Desde aquí, y siguiendo la ruta que nos marca la EN 125,
descubrimos playas con bandera azul, que nos sirven de antesala
para llegar al cabo de San Vicente, un lugar
donde contemplar el ocaso es una experiencia inolvidable.
En la orilla derecha de la desembocadura del río Bensafrim
se eleva Lagos, una de las ciudades más bellas del Algarve.
Andando entre las ruinas de sus murallas se descubre la importancia
que en su día tuvo esta villa, con su fuerte militar
y sus innumerables iglesias, entre las que destaca especialmente
la de San Antonio, cuyo interior está cubierto de azulejos
y de talla dorada. Tal es la belleza de este templo, construido
en el siglo XVIII, que los lugareños afirman que es la
iglesia más bella de todo Portugal.
Antes de abandonar Lagos conviene que crucemos el río
Bensafrim para darnos una vuelta por la Marina, que es el puerto
deportivo y centro de la movida nocturna de la villa. Desde
aquí cogemos la carretera que nos lleva hasta el faro,
desde donde divisamos unas espléndidas vistas de la
Ponta da Piedade.
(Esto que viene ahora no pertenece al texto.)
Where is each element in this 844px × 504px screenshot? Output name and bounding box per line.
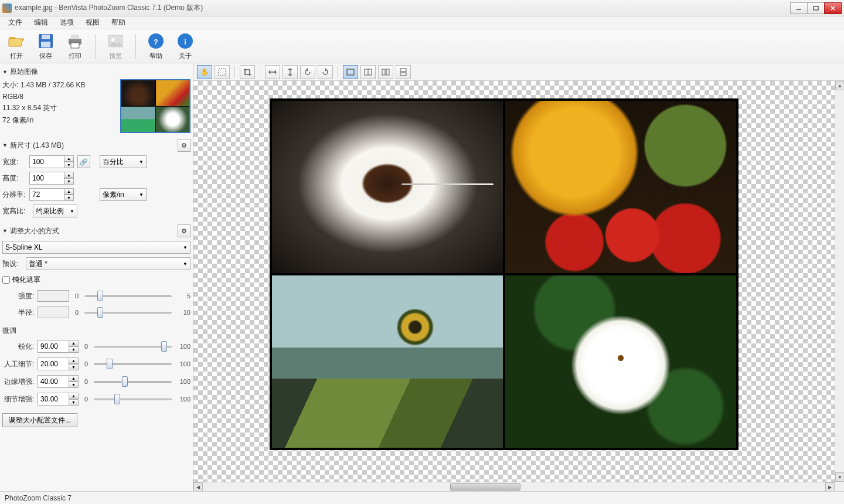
help-button[interactable]: ? 帮助 (144, 32, 168, 62)
save-button[interactable]: 保存 (34, 32, 57, 62)
about-button[interactable]: i 关于 (173, 32, 197, 62)
section-resize-method[interactable]: ▼调整大小的方式 ⚙ (2, 223, 190, 239)
menu-help[interactable]: 帮助 (106, 16, 131, 29)
svg-rect-9 (71, 43, 79, 48)
svg-rect-5 (42, 35, 50, 39)
sharpen-slider[interactable] (94, 341, 172, 352)
edge-boost-slider[interactable] (94, 376, 172, 387)
image-cell-fruit (505, 101, 736, 273)
image-preview[interactable] (270, 98, 738, 450)
window-title: example.jpg - BenVista PhotoZoom Classic… (15, 3, 791, 13)
scroll-down-button[interactable]: ▼ (835, 472, 844, 482)
view-single-button[interactable] (343, 65, 358, 79)
edge-boost-label: 边缘增强: (2, 377, 34, 387)
artificial-detail-input[interactable]: ▲▼ (38, 357, 79, 370)
scroll-left-button[interactable]: ◀ (193, 482, 203, 491)
title-bar: example.jpg - BenVista PhotoZoom Classic… (0, 0, 844, 16)
newsize-settings-button[interactable]: ⚙ (178, 139, 190, 152)
sharpen-input[interactable]: ▲▼ (38, 340, 79, 353)
height-input[interactable]: ▲▼ (29, 172, 74, 185)
vertical-scrollbar[interactable]: ▲ ▼ (835, 81, 844, 482)
preset-select[interactable]: 普通 *▼ (26, 257, 190, 270)
printer-icon (66, 32, 84, 50)
aspect-select[interactable]: 约束比例▼ (33, 205, 77, 217)
image-cell-frog (272, 275, 503, 448)
unsharp-mask-checkbox[interactable]: 钝化遮罩 (2, 275, 190, 285)
maximize-button[interactable] (807, 2, 825, 14)
detail-boost-slider[interactable] (94, 394, 172, 404)
thumbnail[interactable] (120, 79, 190, 133)
svg-rect-16 (219, 69, 226, 76)
rotate-ccw-icon (304, 68, 312, 76)
method-settings-button[interactable]: ⚙ (178, 224, 190, 237)
radius-input (38, 307, 69, 318)
minimize-button[interactable] (790, 2, 808, 14)
canvas-area[interactable]: ▲ ▼ ◀ ▶ (193, 81, 844, 491)
scroll-up-button[interactable]: ▲ (835, 81, 844, 90)
split-v-icon (382, 68, 390, 76)
floppy-icon (36, 32, 55, 50)
close-button[interactable] (824, 2, 842, 14)
main-toolbar: 打开 保存 打印 预览 ? 帮助 i 关于 (0, 29, 844, 63)
strength-input (38, 290, 69, 302)
status-text: PhotoZoom Classic 7 (5, 494, 72, 502)
section-finetune: 微调 (2, 325, 190, 337)
help-icon: ? (147, 32, 165, 50)
preset-label: 预设: (2, 259, 22, 269)
aspect-label: 宽高比: (2, 206, 29, 216)
detail-boost-input[interactable]: ▲▼ (38, 393, 79, 406)
resize-profile-button[interactable]: 调整大小配置文件... (2, 413, 77, 427)
image-cell-coffee (272, 101, 503, 273)
resolution-input[interactable]: ▲▼ (29, 188, 74, 201)
radius-slider[interactable] (84, 307, 172, 318)
section-newsize[interactable]: ▼新尺寸 (1.43 MB) ⚙ (2, 138, 190, 153)
horizontal-scrollbar[interactable]: ◀ ▶ (193, 482, 835, 491)
original-mode: RGB/8 (2, 93, 117, 101)
canvas-toolbar: ✋ (193, 63, 844, 81)
flip-vertical-button[interactable] (283, 65, 298, 79)
scroll-thumb[interactable] (450, 483, 520, 491)
link-dimensions-button[interactable]: 🔗 (77, 155, 90, 168)
svg-text:?: ? (154, 38, 158, 46)
scroll-right-button[interactable]: ▶ (825, 482, 835, 491)
stacked-icon (399, 68, 407, 76)
edge-boost-input[interactable]: ▲▼ (38, 375, 79, 388)
section-original[interactable]: ▼原始图像 (2, 66, 190, 78)
svg-rect-8 (71, 35, 79, 39)
algorithm-select[interactable]: S-Spline XL▼ (2, 241, 190, 254)
toolbar-separator (95, 34, 96, 59)
artificial-detail-label: 人工细节: (2, 359, 34, 369)
view-split-h-button[interactable] (360, 65, 376, 79)
original-dpi: 72 像素/in (2, 115, 117, 125)
flip-horizontal-button[interactable] (265, 65, 280, 79)
crop-tool-button[interactable] (240, 65, 255, 79)
strength-slider[interactable] (84, 291, 172, 301)
menu-file[interactable]: 文件 (2, 16, 28, 29)
svg-rect-22 (400, 69, 406, 71)
menu-options[interactable]: 选项 (54, 16, 80, 29)
view-stacked-button[interactable] (396, 65, 411, 79)
resolution-unit-select[interactable]: 像素/in▼ (100, 188, 147, 201)
sharpen-label: 锐化: (2, 342, 34, 352)
view-split-v-button[interactable] (378, 65, 393, 79)
hand-icon: ✋ (200, 68, 209, 76)
menu-edit[interactable]: 编辑 (28, 16, 54, 29)
open-button[interactable]: 打开 (5, 32, 28, 62)
svg-rect-20 (382, 69, 385, 75)
rotate-right-button[interactable] (318, 65, 333, 79)
view-single-icon (346, 68, 355, 76)
print-button[interactable]: 打印 (63, 32, 87, 62)
detail-boost-label: 细节增强: (2, 394, 34, 404)
folder-open-icon (7, 32, 26, 50)
size-unit-select[interactable]: 百分比▼ (100, 155, 147, 168)
width-input[interactable]: ▲▼ (29, 155, 74, 168)
resolution-label: 分辨率: (2, 190, 26, 200)
marquee-tool-button[interactable] (215, 65, 230, 79)
radius-label: 半径: (2, 308, 34, 318)
rotate-left-button[interactable] (300, 65, 315, 79)
image-cell-lily (505, 275, 736, 448)
flip-v-icon (286, 68, 294, 76)
menu-view[interactable]: 视图 (80, 16, 106, 29)
hand-tool-button[interactable]: ✋ (197, 65, 212, 79)
artificial-detail-slider[interactable] (94, 359, 172, 369)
A la izquierda se extiende la bahía,
mientras que a la derecha las playas de Porto de Mós
y de la Luz se pierden en el horizonte.
La EN 125 nos lleva desde Lagos hasta Vila do Bispo, pasando
por pequeñas aldeas que parecen perdidas en la noche
de los tiempos, aunque no dejan de mirar con orgullo al mar.
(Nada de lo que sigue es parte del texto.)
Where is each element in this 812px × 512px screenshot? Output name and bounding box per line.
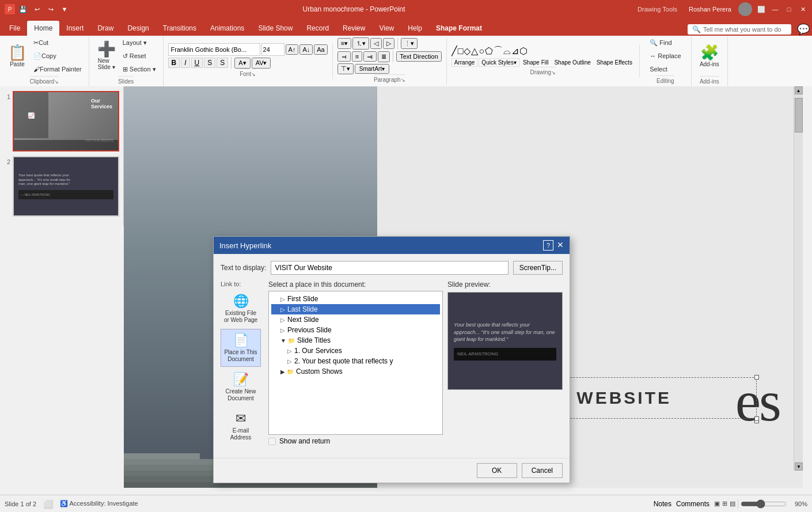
indent-decrease-btn[interactable]: ◁ xyxy=(370,38,382,49)
shape-1[interactable]: ╱ xyxy=(451,45,457,56)
tab-review[interactable]: Review xyxy=(336,21,372,36)
share-icon[interactable]: ⬜ xyxy=(757,5,766,14)
drawing-expand[interactable]: ↘ xyxy=(551,70,556,75)
tree-slide-2[interactable]: ▷ 2. Your best quote that reflects y xyxy=(271,356,440,366)
copy-button[interactable]: 📄 Copy xyxy=(31,50,84,62)
dialog-close-btn[interactable]: ✕ xyxy=(557,240,564,251)
align-left-btn[interactable]: ⫤ xyxy=(337,51,351,62)
qat-more-btn[interactable]: ▼ xyxy=(59,3,70,15)
scroll-down-btn[interactable]: ▼ xyxy=(795,462,803,471)
bold-btn[interactable]: B xyxy=(168,58,180,68)
para-expand[interactable]: ↘ xyxy=(401,77,405,83)
nav-existing-file[interactable]: 🌐 Existing Fileor Web Page xyxy=(221,290,261,328)
tab-shape-format[interactable]: Shape Format xyxy=(429,21,489,36)
numbering-btn[interactable]: ⒈▾ xyxy=(352,37,369,50)
tab-slideshow[interactable]: Slide Show xyxy=(251,21,299,36)
tree-custom-shows[interactable]: ▶ 📁 Custom Shows xyxy=(271,366,440,377)
comments-icon[interactable]: 💬 xyxy=(797,23,810,36)
quick-styles-btn[interactable]: Quick Styles▾ xyxy=(479,58,519,67)
dialog-help-btn[interactable]: ? xyxy=(543,240,553,251)
tell-me-search[interactable]: 🔍 Tell me what you want to do xyxy=(688,24,791,35)
tab-help[interactable]: Help xyxy=(401,21,429,36)
text-direction-btn[interactable]: Text Direction xyxy=(396,51,442,62)
scroll-up-btn[interactable]: ▲ xyxy=(795,86,803,94)
italic-btn[interactable]: I xyxy=(181,58,189,68)
save-btn[interactable]: 💾 xyxy=(17,3,29,15)
col-btn[interactable]: ⋮▾ xyxy=(401,38,418,49)
shape-7[interactable]: ⌒ xyxy=(494,45,503,57)
screentip-btn[interactable]: ScreenTip... xyxy=(513,261,563,275)
handle-tr[interactable] xyxy=(754,375,759,380)
tab-animations[interactable]: Animations xyxy=(203,21,251,36)
align-center-btn[interactable]: ≡ xyxy=(352,51,362,62)
tree-previous-slide[interactable]: ▷ Previous Slide xyxy=(271,325,440,335)
shape-10[interactable]: ⬡ xyxy=(519,45,528,56)
tab-draw[interactable]: Draw xyxy=(90,21,120,36)
shape-effects-btn[interactable]: Shape Effects xyxy=(594,59,635,66)
tab-design[interactable]: Design xyxy=(120,21,155,36)
arrange-btn[interactable]: Arrange xyxy=(451,58,478,67)
reset-button[interactable]: ↺ Reset xyxy=(120,50,158,62)
shape-6[interactable]: ⬠ xyxy=(485,45,493,56)
comments-btn[interactable]: Comments xyxy=(676,500,709,508)
font-increase-btn[interactable]: A↑ xyxy=(286,44,299,55)
tree-first-slide[interactable]: ▷ First Slide xyxy=(271,294,440,304)
strikethrough-btn[interactable]: S xyxy=(204,58,215,68)
accessibility-status[interactable]: ♿ Accessibility: Investigate xyxy=(60,500,138,507)
tree-slide-1[interactable]: ▷ 1. Our Services xyxy=(271,346,440,356)
char-spacing-btn[interactable]: AV▾ xyxy=(252,58,271,69)
close-btn[interactable]: ✕ xyxy=(798,5,807,14)
maximize-btn[interactable]: □ xyxy=(784,5,794,14)
new-slide-button[interactable]: ➕ NewSlide ▾ xyxy=(94,36,119,76)
shadow-btn[interactable]: S xyxy=(217,58,228,68)
tree-last-slide[interactable]: ▷ Last Slide xyxy=(271,304,440,314)
text-display-input[interactable] xyxy=(271,261,508,275)
tree-next-slide[interactable]: ▷ Next Slide xyxy=(271,314,440,325)
replace-button[interactable]: ↔ Replace xyxy=(647,50,683,62)
indent-increase-btn[interactable]: ▷ xyxy=(383,38,394,49)
justify-btn[interactable]: ≣ xyxy=(378,51,390,62)
shape-fill-btn[interactable]: Shape Fill xyxy=(521,59,551,66)
slide-thumb-2[interactable]: 2 Your best quote that reflects yourappr… xyxy=(2,156,121,217)
slide-preview-1[interactable]: 📈 OurServices VISIT OUR WEBSITE xyxy=(13,91,119,151)
add-ins-button[interactable]: 🧩 Add-ins xyxy=(696,36,723,76)
font-color-btn[interactable]: A▾ xyxy=(234,58,250,69)
view-normal-btn[interactable]: ▣ xyxy=(714,500,720,507)
slide-preview-2[interactable]: Your best quote that reflects yourapproa… xyxy=(13,156,119,217)
view-reading-btn[interactable]: ▤ xyxy=(730,500,735,507)
clear-format-btn[interactable]: Aa xyxy=(314,44,327,55)
undo-btn[interactable]: ↩ xyxy=(31,3,43,15)
shape-9[interactable]: ⊿ xyxy=(511,45,519,56)
underline-btn[interactable]: U xyxy=(191,58,203,68)
paste-button[interactable]: 📋 Paste xyxy=(5,36,30,76)
font-decrease-btn[interactable]: A↓ xyxy=(299,44,313,55)
select-button[interactable]: Select xyxy=(647,63,683,75)
minimize-btn[interactable]: — xyxy=(771,5,780,14)
shape-outline-btn[interactable]: Shape Outline xyxy=(552,59,593,66)
tab-transitions[interactable]: Transitions xyxy=(156,21,203,36)
tab-file[interactable]: File xyxy=(2,21,27,36)
bullets-btn[interactable]: ≡▾ xyxy=(337,38,351,49)
tab-record[interactable]: Record xyxy=(299,21,336,36)
ok-button[interactable]: OK xyxy=(477,463,517,478)
convert-smartart-btn[interactable]: SmartArt▾ xyxy=(355,64,389,74)
zoom-slider[interactable] xyxy=(741,499,787,509)
shape-3[interactable]: ◇ xyxy=(464,45,470,56)
slide-thumb-1[interactable]: 1 📈 OurServices VISIT OUR WEBSITE xyxy=(2,91,121,151)
clipboard-expand[interactable]: ↘ xyxy=(54,79,59,85)
cut-button[interactable]: ✂ Cut xyxy=(31,36,84,49)
find-button[interactable]: 🔍 Find xyxy=(647,36,683,49)
show-return-checkbox[interactable] xyxy=(268,438,276,445)
cancel-button[interactable]: Cancel xyxy=(522,463,563,478)
tab-home[interactable]: Home xyxy=(27,21,59,36)
nav-place-document[interactable]: 📄 Place in ThisDocument xyxy=(221,329,261,367)
slide-tree[interactable]: ▷ First Slide ▷ Last Slide ▷ Next Slide xyxy=(268,291,443,435)
font-size-input[interactable] xyxy=(261,43,284,56)
nav-create-new[interactable]: 📝 Create NewDocument xyxy=(221,368,261,406)
shape-5[interactable]: ○ xyxy=(479,46,484,56)
tab-insert[interactable]: Insert xyxy=(59,21,90,36)
align-right-btn[interactable]: ⫥ xyxy=(363,51,377,62)
nav-email[interactable]: ✉ E-mailAddress xyxy=(221,407,261,445)
section-button[interactable]: ⊞ Section ▾ xyxy=(120,63,158,75)
font-name-input[interactable] xyxy=(168,43,260,56)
Al llegar a Budens, dejamos por un momento la carretera nacional
para coger el camino rural que va hasta Salema. Desde esta pequeña
aldea, tenemos acceso a las playas de Salema
y Zavial, donde ondean sendas banderas azules.
De vuelta en la EN 125, entre Budens y Raposeira,
encontramos la pequeña ermita gótica de la Virgen
de Guadalupe, que nos avisa ya de la proximidad de Vila do Bispo.
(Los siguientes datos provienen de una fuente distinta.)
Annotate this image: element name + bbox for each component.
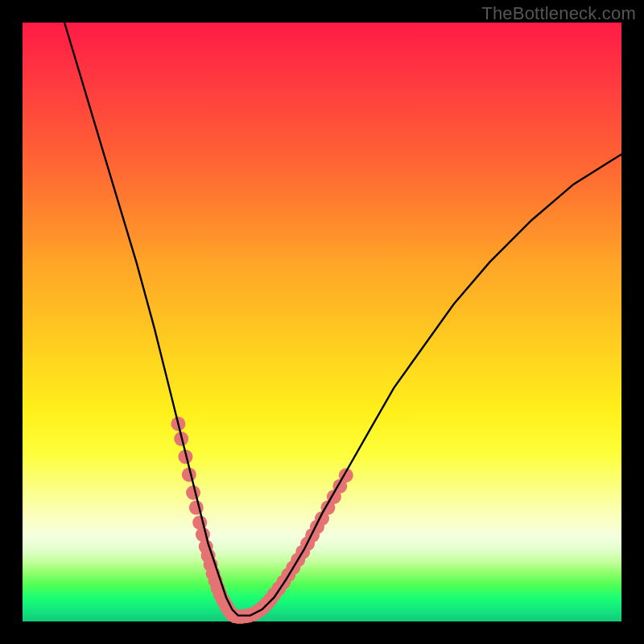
chart-svg [23,23,621,621]
highlight-dots-layer [171,417,353,625]
plot-area [23,23,621,621]
bottleneck-curve [64,23,621,616]
watermark-text: TheBottleneck.com [481,3,636,24]
chart-frame: TheBottleneck.com [0,0,644,644]
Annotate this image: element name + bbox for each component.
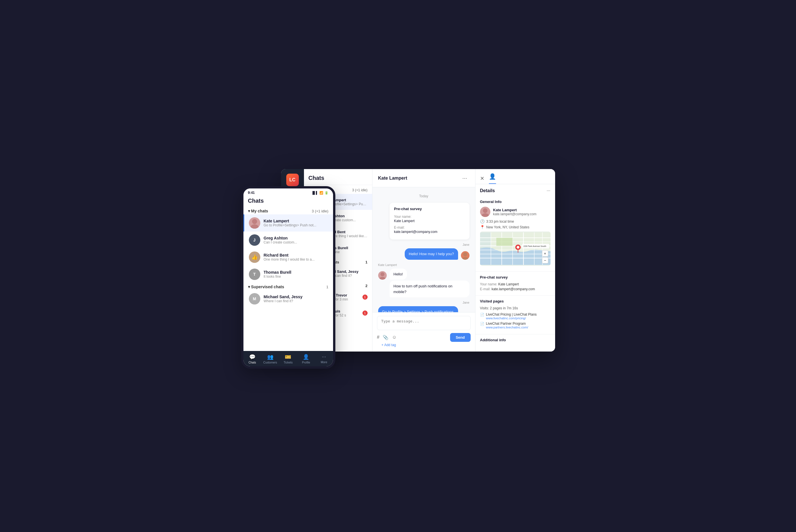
- status-icons: ▐▌▌ 📶 🔋: [311, 191, 328, 195]
- mobile-nav-more[interactable]: ··· More: [315, 354, 333, 364]
- pre-chat-name-field: Your name: Kate Lampert: [394, 214, 465, 223]
- mobile-supervised-label: Supervised chats: [251, 285, 284, 289]
- mobile-avatar-thomas: T: [249, 269, 260, 280]
- nav-chats-label: Chats: [249, 361, 256, 364]
- page-title-1: LiveChat Pricing | LiveChat Plans: [486, 312, 537, 317]
- mobile-nav-customers[interactable]: 👥 Customers: [261, 354, 279, 364]
- customer-label: Kate Lampert: [378, 263, 470, 267]
- chat-more-button[interactable]: ···: [460, 174, 470, 183]
- page-info-2: LiveChat Partner Program www.partners.li…: [486, 322, 528, 329]
- chat-header: Kate Lampert ···: [373, 169, 475, 187]
- nav-tickets-label: Tickets: [284, 361, 292, 364]
- message-row-agent-1: Hello! How may I help you?: [405, 248, 469, 260]
- date-divider: Today: [378, 194, 470, 198]
- svg-point-3: [462, 257, 468, 260]
- mobile-app: 9:41 ▐▌▌ 📶 🔋 Chats ▾ My chats 3 (+1 idle…: [241, 186, 336, 369]
- mobile-avatar-richard: 👍: [249, 251, 260, 263]
- message-group-agent-1: Jane Hello! How may I help you?: [378, 243, 470, 260]
- pre-chat-survey-section: Pre-chat survey Your name: Kate Lampert …: [475, 272, 555, 296]
- profile-tab[interactable]: 👤: [489, 173, 496, 184]
- message-group-customer: Kate Lampert Hello! How to turn off push…: [378, 263, 470, 298]
- mobile-chat-item-michael[interactable]: M Michael Sand, Jessy Where I can find i…: [243, 290, 333, 307]
- mobile-supervised-header: ▾ Supervised chats 1: [243, 283, 333, 290]
- pre-chat-title: Pre-chat survey: [394, 207, 465, 211]
- input-actions: # 📎 ☺ Send: [377, 333, 471, 342]
- nav-chats-icon: 💬: [249, 354, 255, 360]
- svg-text:228 Park Avenue South: 228 Park Avenue South: [523, 245, 546, 247]
- mobile-chat-item-kate[interactable]: Kate Lampert Go to Profile>Settings> Pus…: [243, 214, 333, 231]
- svg-point-8: [483, 208, 487, 213]
- hashtag-icon[interactable]: #: [377, 335, 380, 340]
- location-value: New York, NY, United States: [486, 225, 529, 229]
- agent-avatar-1: [461, 251, 470, 260]
- general-info-section: General Info Kate Lampert kate.lampert@c…: [475, 196, 555, 272]
- details-more-button[interactable]: ···: [546, 188, 550, 193]
- message-bubble-agent-2: Go to Profile > Settings > Push notifica…: [378, 306, 458, 312]
- mobile-avatar-greg: J: [249, 234, 260, 246]
- add-tag-button[interactable]: + Add tag: [377, 342, 471, 348]
- mobile-chat-info-greg: Greg Ashton Can I create custom...: [264, 236, 328, 244]
- survey-email: E-mail: kate.lampert@company.com: [480, 287, 550, 291]
- attach-icon[interactable]: 📎: [383, 335, 388, 340]
- send-button[interactable]: Send: [450, 333, 471, 342]
- message-input-box: # 📎 ☺ Send: [377, 316, 471, 342]
- mobile-chat-item-thomas[interactable]: T Thomas Burell It looks fine: [243, 266, 333, 283]
- mobile-chat-preview-kate: Go to Profile>Settings> Push not...: [264, 223, 328, 227]
- mobile-nav-profile[interactable]: 👤 Profile: [297, 354, 315, 364]
- my-chats-count: 3 (+1 idle): [352, 188, 367, 192]
- svg-rect-11: [480, 232, 491, 265]
- chat-list-header: Chats: [304, 169, 372, 185]
- nav-more-label: More: [321, 361, 327, 364]
- details-title: Details: [480, 188, 495, 193]
- right-panel: ✕ 👤 Details ··· General Info: [475, 169, 555, 352]
- mobile-chat-item-greg[interactable]: J Greg Ashton Can I create custom...: [243, 231, 333, 249]
- mobile-supervised-arrow[interactable]: ▾: [248, 285, 250, 289]
- nav-more-icon: ···: [322, 354, 326, 360]
- mobile-chat-name-thomas: Thomas Burell: [264, 270, 328, 274]
- signal-icon: ▐▌▌: [311, 191, 318, 194]
- mobile-chat-preview-greg: Can I create custom...: [264, 240, 328, 244]
- pre-chat-info: Your name: Kate Lampert E-mail: kate.lam…: [480, 282, 550, 291]
- wifi-icon: 📶: [319, 191, 323, 195]
- zoom-in-button[interactable]: +: [542, 250, 548, 256]
- message-input[interactable]: [377, 316, 471, 330]
- mobile-my-chats-title: ▾ My chats: [248, 209, 268, 213]
- message-bubble-customer-1: Hello!: [390, 269, 407, 280]
- emoji-icon[interactable]: ☺: [392, 335, 396, 340]
- mobile-chat-preview-thomas: It looks fine: [264, 274, 328, 279]
- mobile-chat-info-richard: Richard Bent One more thing I would like…: [264, 253, 328, 262]
- page-item-1: 📄 LiveChat Pricing | LiveChat Plans www.…: [480, 312, 550, 320]
- nav-customers-icon: 👥: [267, 354, 273, 360]
- mobile-collapse-arrow[interactable]: ▾: [248, 209, 250, 213]
- survey-email-label: E-mail:: [480, 287, 492, 291]
- mobile-nav-tickets[interactable]: 🎫 Tickets: [279, 354, 297, 364]
- mobile-chat-info-michael: Michael Sand, Jessy Where I can find it?: [264, 294, 328, 303]
- agent-label-1: Jane: [463, 243, 470, 246]
- zoom-out-button[interactable]: −: [542, 257, 548, 263]
- messages-area: Today Pre-chat survey Your name: Kate La…: [373, 187, 475, 312]
- map-container: 228 Park Avenue South + −: [480, 231, 550, 266]
- mobile-chat-item-richard[interactable]: 👍 Richard Bent One more thing I would li…: [243, 249, 333, 266]
- visited-pages-title: Visited pages: [480, 299, 550, 303]
- supervised-count: 1: [365, 260, 367, 264]
- message-row-agent-2: Go to Profile > Settings > Push notifica…: [378, 306, 470, 312]
- badge-patrick: 1: [362, 294, 367, 300]
- customer-detail-name: Kate Lampert: [493, 208, 537, 212]
- close-button[interactable]: ✕: [480, 175, 484, 182]
- mobile-chat-preview-richard: One more thing I would like to a...: [264, 258, 328, 262]
- agent-label-2: Jane: [463, 301, 470, 304]
- mobile-nav-chats[interactable]: 💬 Chats: [243, 354, 261, 364]
- customer-detail-email: kate.lampert@company.com: [493, 212, 537, 216]
- svg-point-5: [379, 277, 385, 280]
- page-title-2: LiveChat Partner Program: [486, 322, 528, 326]
- pre-chat-card: Pre-chat survey Your name: Kate Lampert …: [390, 203, 470, 240]
- mobile-header: Chats: [243, 196, 333, 207]
- badge-peter: 1: [362, 310, 367, 316]
- mobile-chat-preview-michael: Where I can find it?: [264, 299, 328, 303]
- input-icons: # 📎 ☺: [377, 335, 397, 340]
- survey-name-label: Your name:: [480, 282, 498, 286]
- message-input-area: # 📎 ☺ Send + Add tag: [373, 312, 475, 352]
- page-item-2: 📄 LiveChat Partner Program www.partners.…: [480, 322, 550, 329]
- general-info-title: General Info: [480, 200, 550, 204]
- mobile-avatar-michael: M: [249, 293, 260, 304]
Una vez llegados a esta población, tenemos dos opciones
para disfrutar del mar en todo su esplendor.
La primera opción es tomar la EN 268, que baja hasta
Sagres, atravesando el Parque Natural del Sudoeste
Alentejano y Costa Vicentina. Cuatro kilómetros antes
de llegar a Sagres podemos ver, a la izquierda de la carretera,
las grutas del Monte Francés. Y en Sagres es de visita
obligatoria el Promontorio Sacro, donde los acantilados caen
furiosamente en picado al océano. Una pequeña
carretera, que bordea la preciosa ensenada de Beliche, nos lleva
hasta el cabo de San Vicente, donde, según dijeron los
romanos, el sol hace hervir el mar cada tarde. Y es que las
puestas de sol aquí son maravillosas... Mientras tanto,
el faro del cabo, con sus 62 metros de altura, pierde su luz
millas adentro en el Atlántico.
Otra opción muy recomendable desde Vila do Bispo es coger
la pequeña carretera que encontramos a la entrada del
pueblo, viniendo desde Sagres, para llegar
a las playas de Castelejo y Cordoama.
Son “oasis” en medio de la costa vicentina, donde
los acantilados son violentamente masacrados por las aguas atlánticas.